● Aim of the exercise:
All lines in the records below with the word "target" must be returned.

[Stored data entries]
= = = = = = =

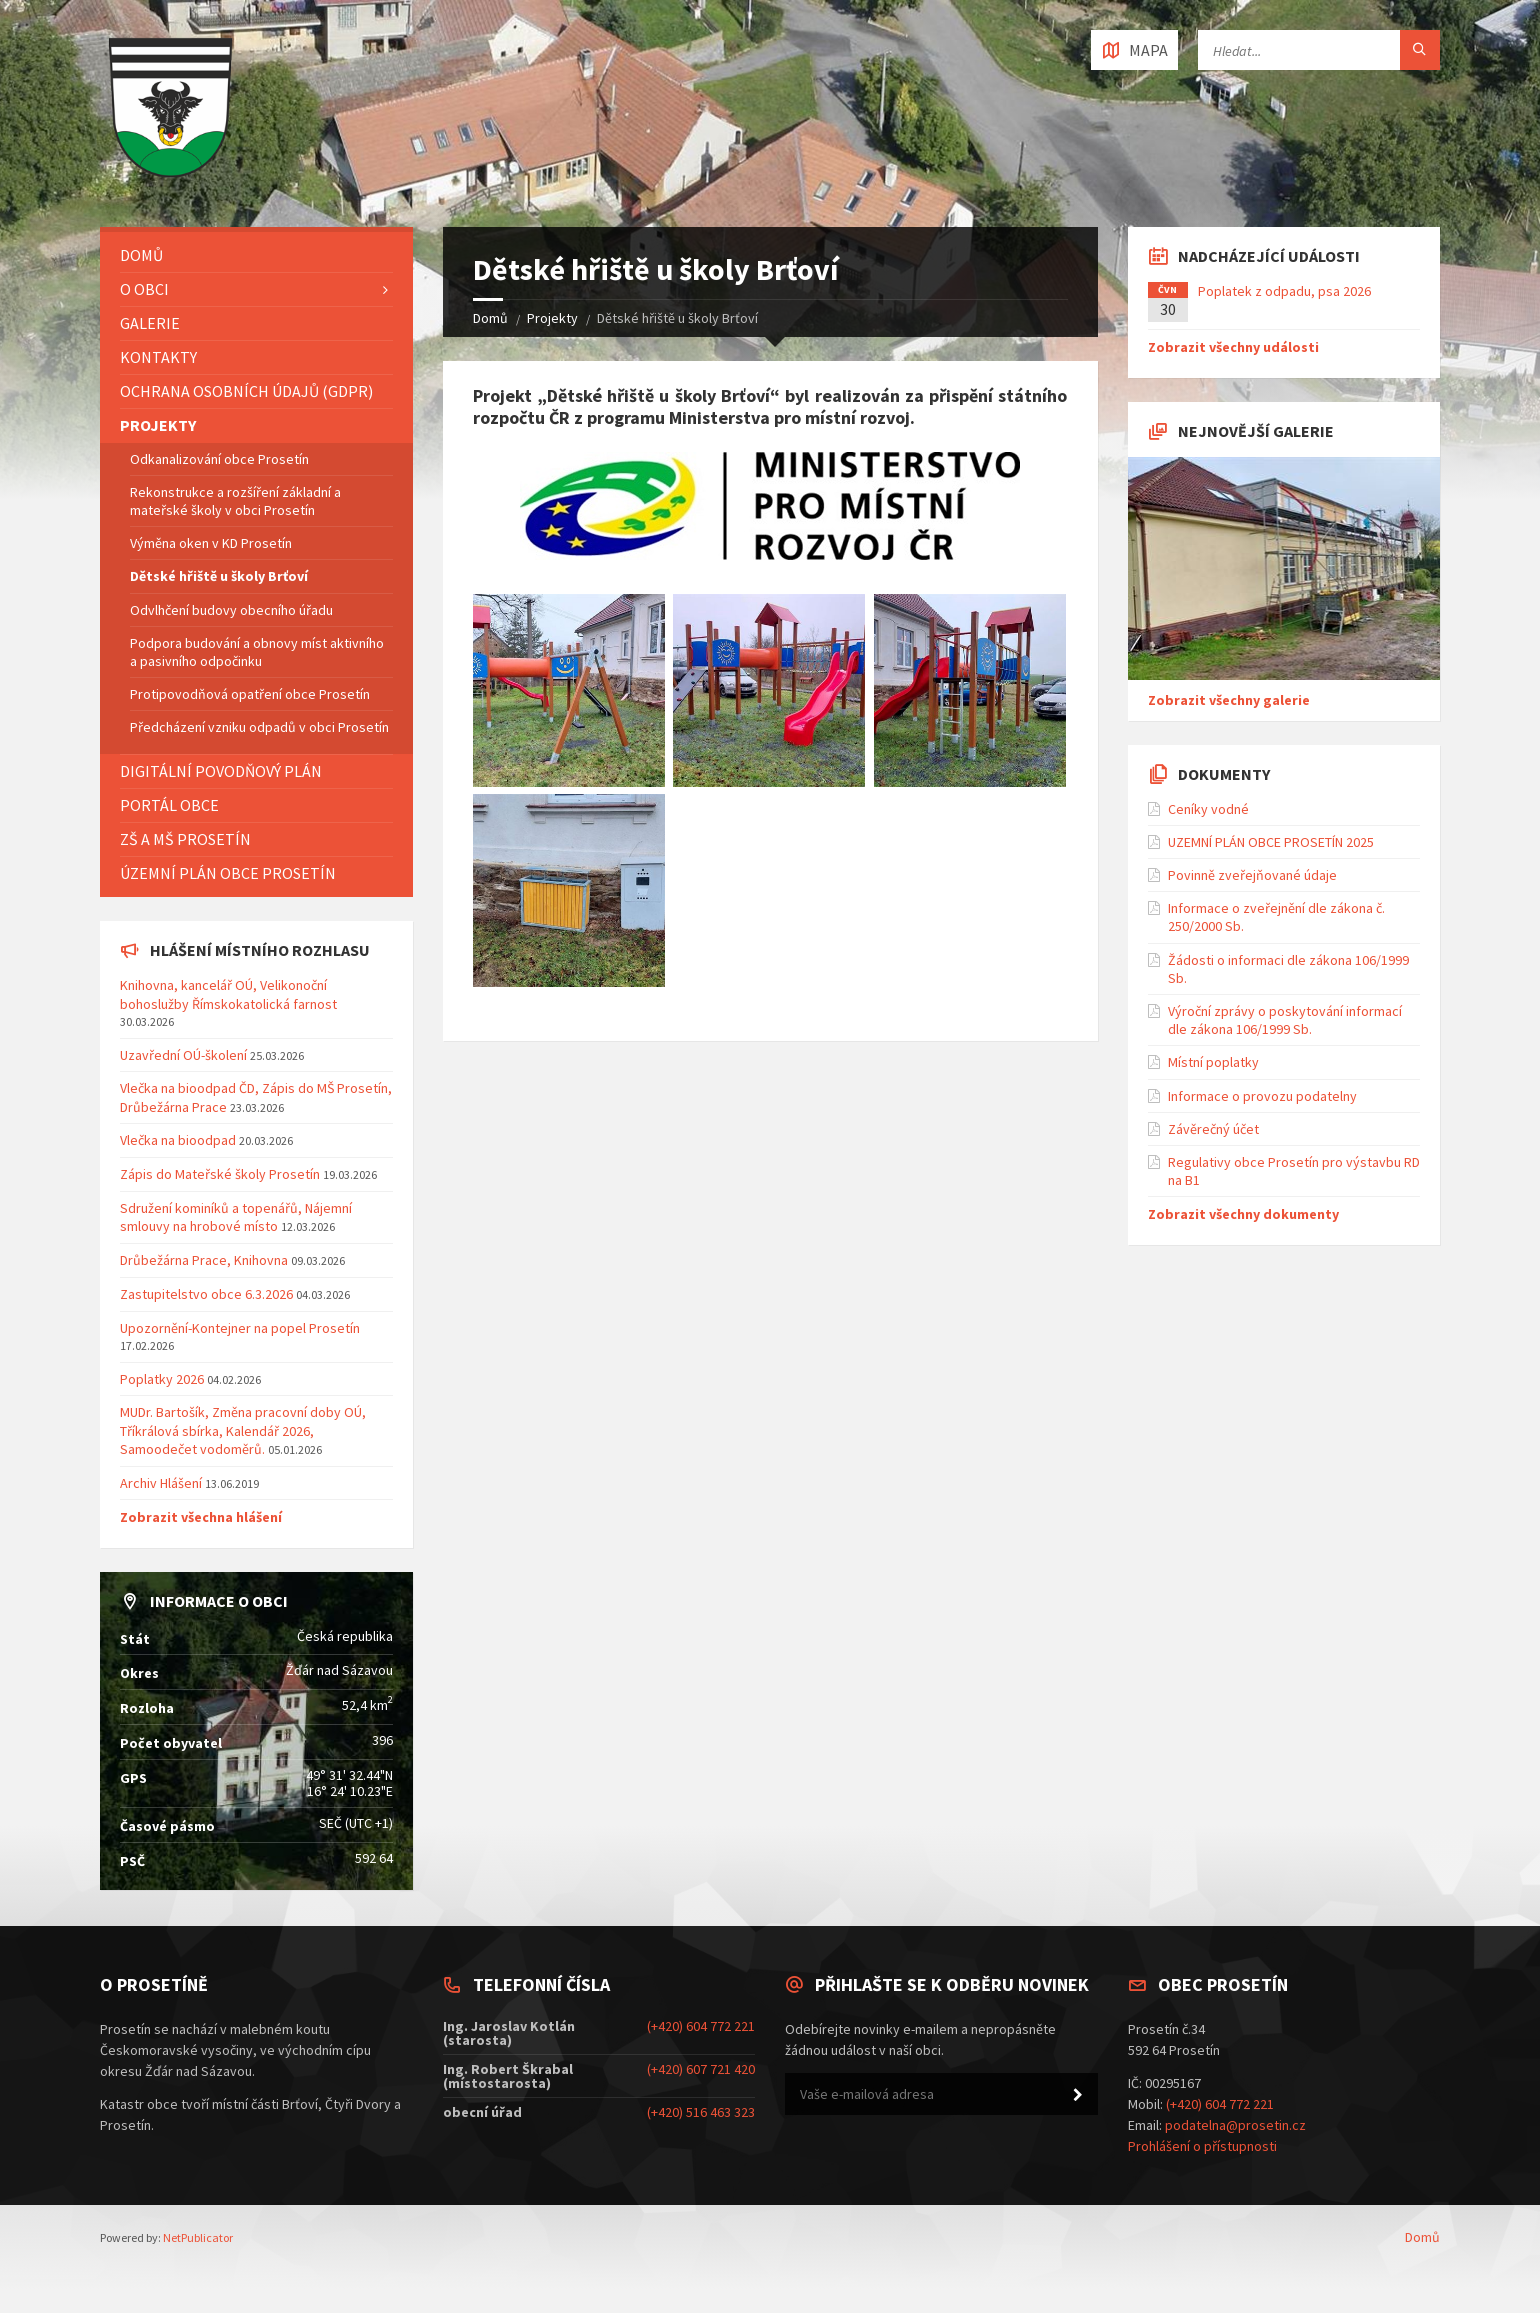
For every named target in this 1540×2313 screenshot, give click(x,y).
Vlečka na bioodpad (179, 1140)
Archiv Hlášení (161, 1483)
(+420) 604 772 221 (701, 2026)
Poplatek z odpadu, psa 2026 (1284, 291)
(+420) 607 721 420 (701, 2069)
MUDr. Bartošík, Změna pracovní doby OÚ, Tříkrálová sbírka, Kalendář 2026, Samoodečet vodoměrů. (243, 1430)
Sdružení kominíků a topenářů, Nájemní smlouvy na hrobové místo (236, 1217)
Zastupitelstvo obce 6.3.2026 (206, 1294)
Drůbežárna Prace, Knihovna (205, 1260)
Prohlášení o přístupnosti (1202, 2146)
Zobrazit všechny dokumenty (1243, 1214)
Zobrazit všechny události (1233, 347)
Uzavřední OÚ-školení (183, 1055)
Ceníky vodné (1208, 809)
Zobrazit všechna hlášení (201, 1517)
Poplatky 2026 (162, 1379)
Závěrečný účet (1213, 1129)
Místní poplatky (1213, 1062)
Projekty (552, 318)
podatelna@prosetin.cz (1235, 2125)
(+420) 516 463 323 (701, 2112)
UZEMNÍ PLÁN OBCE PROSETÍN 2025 (1271, 842)
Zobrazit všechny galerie (1229, 700)
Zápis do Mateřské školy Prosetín (220, 1174)
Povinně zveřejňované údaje (1252, 875)
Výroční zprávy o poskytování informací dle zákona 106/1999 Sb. (1285, 1020)
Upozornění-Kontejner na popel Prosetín (240, 1328)
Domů (490, 318)
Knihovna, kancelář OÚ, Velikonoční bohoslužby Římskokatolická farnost (228, 994)
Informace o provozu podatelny (1262, 1096)
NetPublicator (198, 2237)
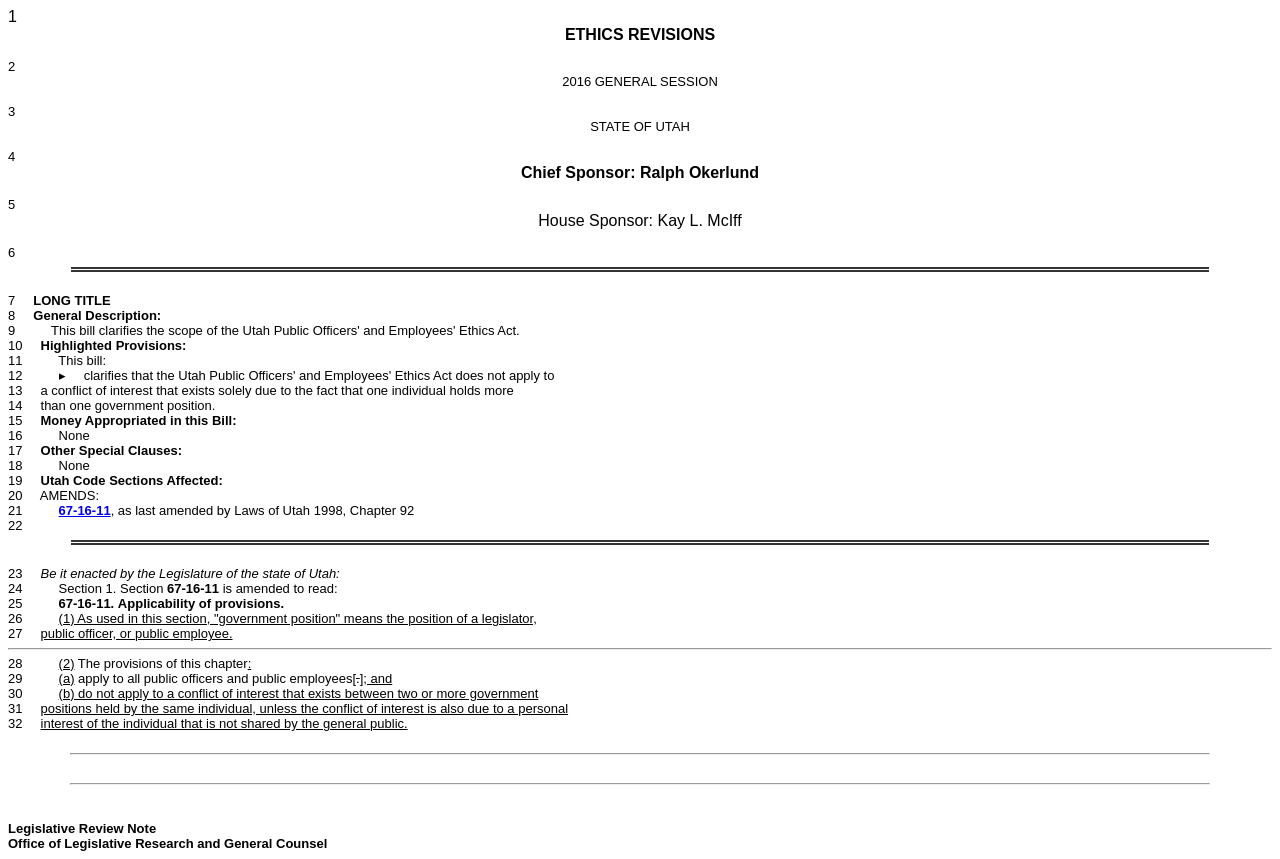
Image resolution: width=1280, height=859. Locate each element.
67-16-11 (85, 510)
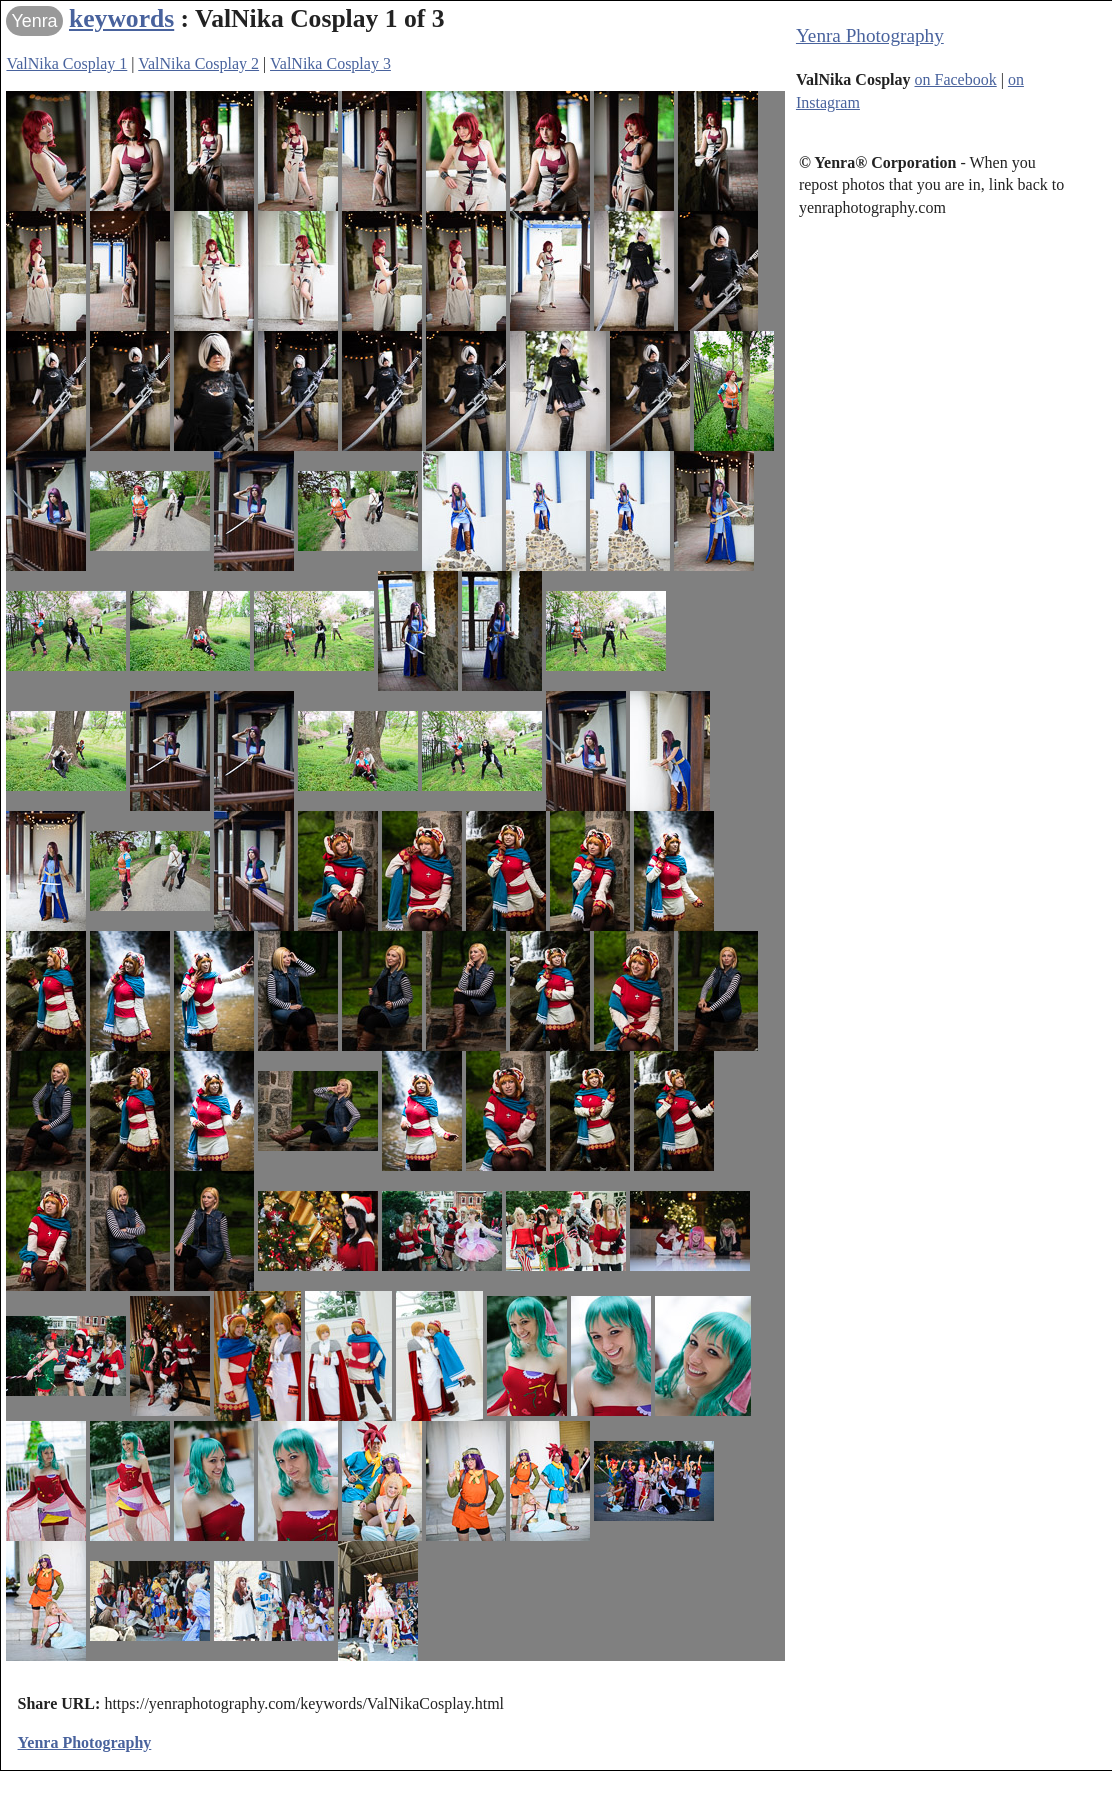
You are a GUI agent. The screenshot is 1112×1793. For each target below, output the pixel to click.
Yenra (34, 21)
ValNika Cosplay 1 (66, 63)
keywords (121, 18)
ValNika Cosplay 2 (198, 63)
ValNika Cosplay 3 (330, 63)
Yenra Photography (870, 35)
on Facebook (956, 79)
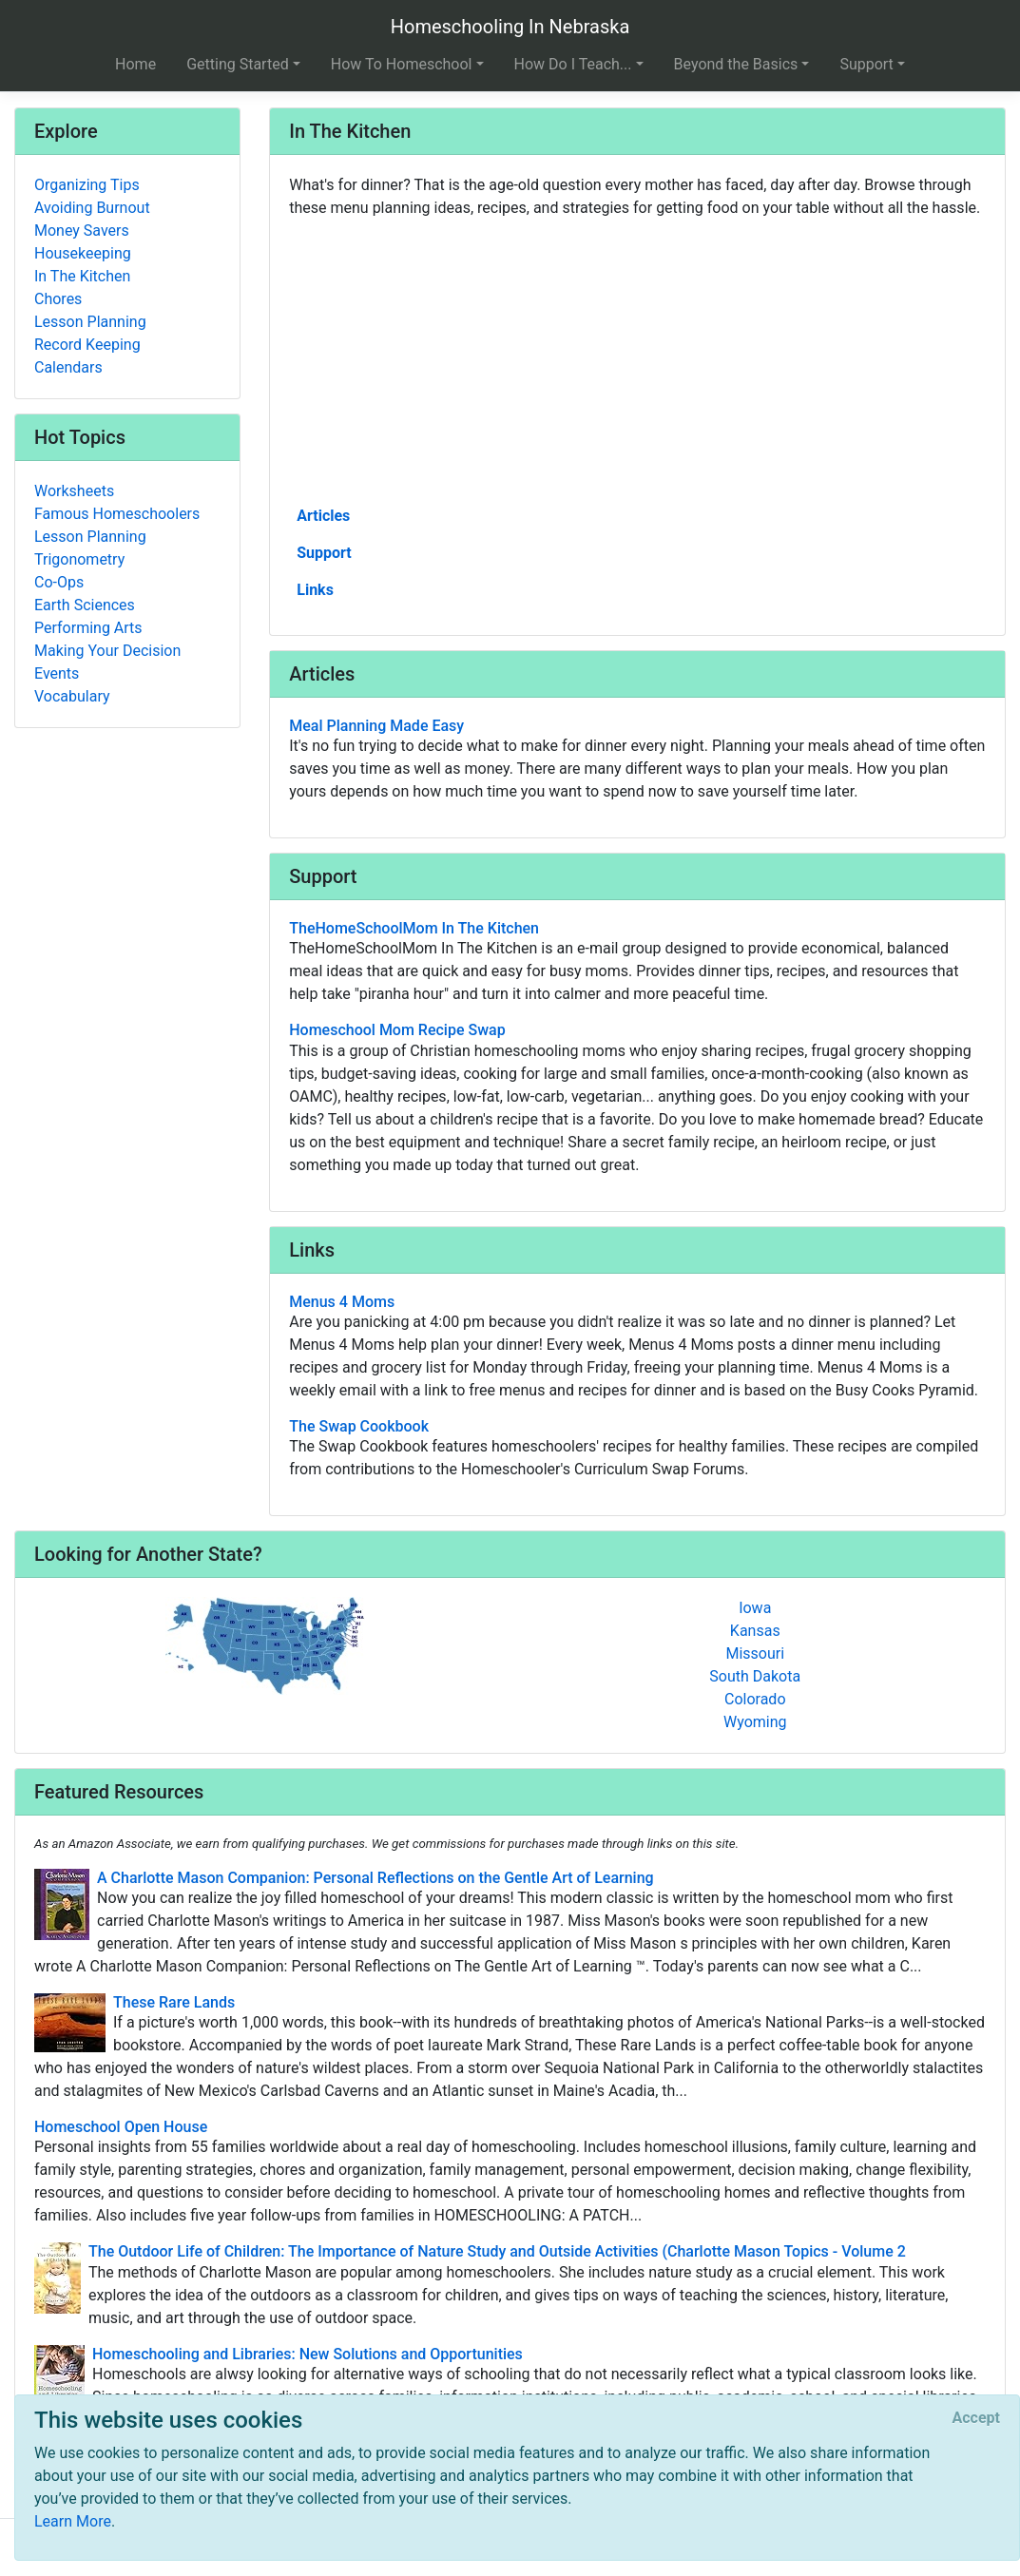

= = = = = = =

● Written response:
For every named target in this 1540×2313 screenshot, give click(x,y).
You are a GUI agent. The screenshot is 1112×1793. For each target below, output the pixel to click.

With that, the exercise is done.